European shares had traded higher earlier in the session after Germany’s Bundesbank raised its forecast for the country’s economic growth this year, but the gains evaporated in the face of the U.S. economic numbers.

Financials were among the top losers, with HSBC, Barclays, BNP Paribas, Societe Generale and Credit Agricole down 1.7 to 3.5 percent.

Energy shares came under pressure as America’s economic numbers raised concerns about oil demand in the world’s largest economy. BP, Royal Dutch Shell and Total fell 2.4 to 2.7 percent.

Across Europe, the FTSE 100, Germany’s DAX and France’s CAC 40 were down 1.7 to 2.1 percent, while the Thomson Reuters Peripheral Eurozone Countries Index was down 2.1 percent.


The Euro STOXX 50, the euro zone’s blue-chip index, fell 2 percent to 2,675.02 points. It made several attempts in recent sessions to stay above 2,738 points — its 50-percent Fibonacci retracement of a fall from a high in April to a low in May — but faced strong resistance.

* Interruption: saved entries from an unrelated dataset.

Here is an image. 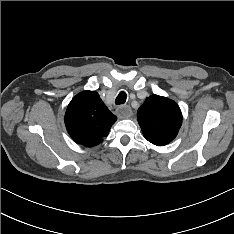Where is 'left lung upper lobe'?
I'll list each match as a JSON object with an SVG mask.
<instances>
[{
    "mask_svg": "<svg viewBox=\"0 0 234 234\" xmlns=\"http://www.w3.org/2000/svg\"><path fill=\"white\" fill-rule=\"evenodd\" d=\"M137 118L143 136L158 146L171 142L182 124L179 106L173 100L158 95L145 99L138 109Z\"/></svg>",
    "mask_w": 234,
    "mask_h": 234,
    "instance_id": "obj_1",
    "label": "left lung upper lobe"
}]
</instances>
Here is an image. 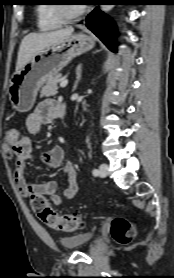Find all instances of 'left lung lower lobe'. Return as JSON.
Masks as SVG:
<instances>
[{
    "mask_svg": "<svg viewBox=\"0 0 174 278\" xmlns=\"http://www.w3.org/2000/svg\"><path fill=\"white\" fill-rule=\"evenodd\" d=\"M102 2H114L103 0ZM86 26L112 51H116V27L110 17L94 9L86 18Z\"/></svg>",
    "mask_w": 174,
    "mask_h": 278,
    "instance_id": "obj_1",
    "label": "left lung lower lobe"
}]
</instances>
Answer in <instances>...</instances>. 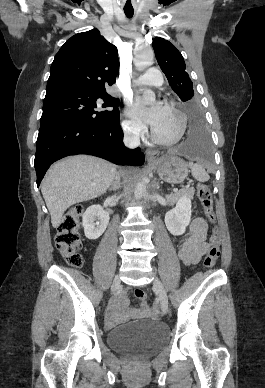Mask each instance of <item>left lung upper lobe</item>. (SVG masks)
I'll use <instances>...</instances> for the list:
<instances>
[{"label":"left lung upper lobe","instance_id":"1","mask_svg":"<svg viewBox=\"0 0 265 388\" xmlns=\"http://www.w3.org/2000/svg\"><path fill=\"white\" fill-rule=\"evenodd\" d=\"M153 48L157 62L166 75L174 92L182 101L187 102V108H198V104L190 101L194 96L193 83L185 71V62L181 53L169 41L156 37Z\"/></svg>","mask_w":265,"mask_h":388}]
</instances>
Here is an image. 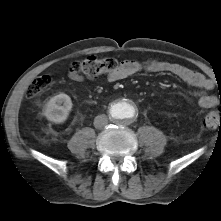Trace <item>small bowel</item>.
<instances>
[{
  "mask_svg": "<svg viewBox=\"0 0 221 221\" xmlns=\"http://www.w3.org/2000/svg\"><path fill=\"white\" fill-rule=\"evenodd\" d=\"M142 70L149 72L169 73L187 84L196 87L198 89V105L201 108L209 109L213 108L217 104L216 97L207 94V91L211 90L214 86L212 80L197 71L178 64L158 61H148L143 63L137 60H126L121 63L117 71L109 76L108 80L112 82L122 80ZM68 77L70 80L75 82L83 81V77L73 70L69 71Z\"/></svg>",
  "mask_w": 221,
  "mask_h": 221,
  "instance_id": "obj_1",
  "label": "small bowel"
}]
</instances>
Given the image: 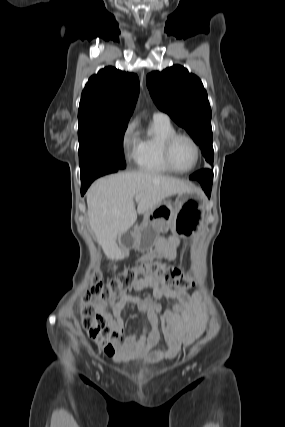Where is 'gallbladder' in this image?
I'll list each match as a JSON object with an SVG mask.
<instances>
[{
  "label": "gallbladder",
  "mask_w": 285,
  "mask_h": 427,
  "mask_svg": "<svg viewBox=\"0 0 285 427\" xmlns=\"http://www.w3.org/2000/svg\"><path fill=\"white\" fill-rule=\"evenodd\" d=\"M126 234H122V236L120 237V245L123 246L124 245V240H125Z\"/></svg>",
  "instance_id": "1"
}]
</instances>
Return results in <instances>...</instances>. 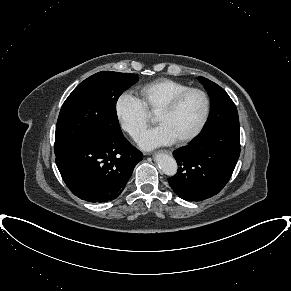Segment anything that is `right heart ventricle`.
Instances as JSON below:
<instances>
[{"mask_svg":"<svg viewBox=\"0 0 291 291\" xmlns=\"http://www.w3.org/2000/svg\"><path fill=\"white\" fill-rule=\"evenodd\" d=\"M187 88L189 86L183 82L160 78L140 86L138 95L148 112L157 113L175 94Z\"/></svg>","mask_w":291,"mask_h":291,"instance_id":"obj_1","label":"right heart ventricle"}]
</instances>
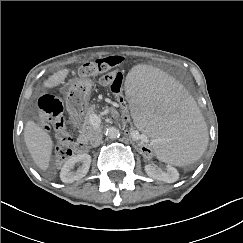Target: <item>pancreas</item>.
<instances>
[{
	"instance_id": "1",
	"label": "pancreas",
	"mask_w": 243,
	"mask_h": 243,
	"mask_svg": "<svg viewBox=\"0 0 243 243\" xmlns=\"http://www.w3.org/2000/svg\"><path fill=\"white\" fill-rule=\"evenodd\" d=\"M96 111V105L89 107L86 116L84 117L83 124L80 128L79 138L84 141H92V139L100 133V129L93 125L91 122V116Z\"/></svg>"
}]
</instances>
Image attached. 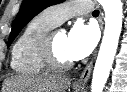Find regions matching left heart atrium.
Segmentation results:
<instances>
[{
  "label": "left heart atrium",
  "mask_w": 127,
  "mask_h": 92,
  "mask_svg": "<svg viewBox=\"0 0 127 92\" xmlns=\"http://www.w3.org/2000/svg\"><path fill=\"white\" fill-rule=\"evenodd\" d=\"M98 40L94 26L82 22L76 23L67 36V53L71 60H80L88 56Z\"/></svg>",
  "instance_id": "39dd6f15"
}]
</instances>
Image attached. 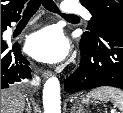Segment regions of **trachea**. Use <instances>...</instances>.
Returning a JSON list of instances; mask_svg holds the SVG:
<instances>
[{
	"mask_svg": "<svg viewBox=\"0 0 123 113\" xmlns=\"http://www.w3.org/2000/svg\"><path fill=\"white\" fill-rule=\"evenodd\" d=\"M43 6L45 9H47L50 12L58 13L62 15L65 18H76V15H70V14H61L60 10L58 9L57 5L54 3L53 0H31L24 12H23V18H31L39 9L40 6Z\"/></svg>",
	"mask_w": 123,
	"mask_h": 113,
	"instance_id": "3493384b",
	"label": "trachea"
}]
</instances>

The index closed below its 50-day moving average of 2,698.57 points and is expected to find some support at around 2,669.29, a 38.2-percent retracement level, and further at around 2,584.75 — a 23.6 percent retracement level.

Appetite for risky assets fell, with the VDAX-NEW volatility index jumping 8 percent. The higher the index, which is based on sell and buy options on Frankfurt’s top-30 stocks, the lower the market’s desire to take risk.

Among individual movers, Holcim tumbled 6.3 percent after the world’s second-biggest cement maker’s first-half earnings missed forecasts and it said government austerity programs would limit infrastructure spending.

Among a few gainers, Nokia rose 1.5 percent after a Finnish newspaper reported that the company could be cheap enough to become an acquisition target, and on expectations of an improving offering of smartphones.

“We are of the opinion that a broad sideways movement for the European stocks in the second half of 2010 will be the best case scenario. We do not expect a renewed uptrend in equity markets in the second half,” Greetfeld of UniCredit said.